1

I am using rauth and requests to make calls to the Beatport API. The call works but I quite occasionaly get the following error ConnectionError: HTTPSConnectionPool(host='oauth-api.beatport.com', port=443): Max retries exceeded with url

Here is the traceback.

Traceback (most recent call last):
  File "<console>", line 1, in <module>
  File "scraper/songlist_top100.py", line 88, in <module>
    'sortBy': 'releaseDate ASC'})
  File "C:\Python27\lib\site-packages\requests\sessions.py", line 347, in get
    return self.request('GET', url, **kwargs)
  File "C:\Python27\lib\site-packages\rauth\session.py", line 208, in request
    return super(OAuth1Session, self).request(method, url, **req_kwargs)
  File "C:\Python27\lib\site-packages\requests\sessions.py", line 335, in reques
t
    resp = self.send(prep, **send_kwargs)
  File "C:\Python27\lib\site-packages\requests\sessions.py", line 438, in send
    r = adapter.send(request, **kwargs)
  File "C:\Python27\lib\site-packages\requests\adapters.py", line 327, in send
    raise ConnectionError(e)
ConnectionError: HTTPSConnectionPool(host='oauth-api.beatport.com', port=443): 
Max retries exceeded with url: /catalog/3/tracks?perPage=150&
oauth_nonce=xxxxx&oauth_timestamp=xxxxx&facets=artistName%3A
Avicii&oauth_signature_method=HMAC-SHA1&oauth_version=1.0&
oauth_consumer_key=xxxxx&oauth_token=xxxxxx&sortBy=releaseDate+ASC
&oauth_signature=xxxxx%3D&page=3 (Caused by <class 'httplib.BadStatusLine'>: '')

Here is my script

from rauth import OAuth1Service
import requests
from hunt.models import DJ, Song

def get_obj_or_none(model, **kwargs):
    try:
        return model.objects.get(**kwargs)
    except model.DoesNotExist:
        return None

beatport_login = 'xxx'
beatport_pass = 'xxx'

beatport = OAuth1Service(
    name='beatport',
    consumer_key='xxxxx',
    consumer_secret='xxxxx',
    request_token_url= 'https://oauth-api.beatport.com/identity/1/oauth/request-token',
    access_token_url='https://oauth-api.beatport.com/identity/1/oauth/access-token',
    authorize_url='https://oauth-api.beatport.com/identity/1/oauth/authorize',
    base_url='https://oauth-api.beatport.com/json/catalog')
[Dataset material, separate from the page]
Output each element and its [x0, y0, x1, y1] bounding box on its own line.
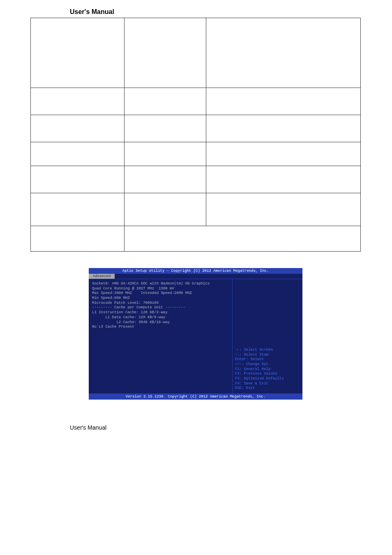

request_token, request_token_secret = beatport.get_request_token(method='POST', data={
    'oauth_callback': 'http://www.edmhunters.com'})

authorize_url = beatport.get_authorize_url(request_token)

values = {
    'oauth_token': request_token,
    'username': beatport_login,
    'password': beatport_pass,
    'submit' : 'Login',
}

r = requests.post('https://oauth-api.beatport.com/identity/1/oauth/authorize-submit', data=values)

verifier = r.url.split("oauth_verifier=",1)[1]

tokens = beatport.get_raw_access_token(request_token, request_token_secret, method='POST', data={
    'oauth_verifier': verifier})

token_string = tokens.content

access_token = token_string[token_string.find('=')+1:token_string.find('&')]
access_token_secret = token_string[token_string.find('t=')+2:token_string.rfind('&s')]

session = beatport.get_session((access_token, access_token_secret))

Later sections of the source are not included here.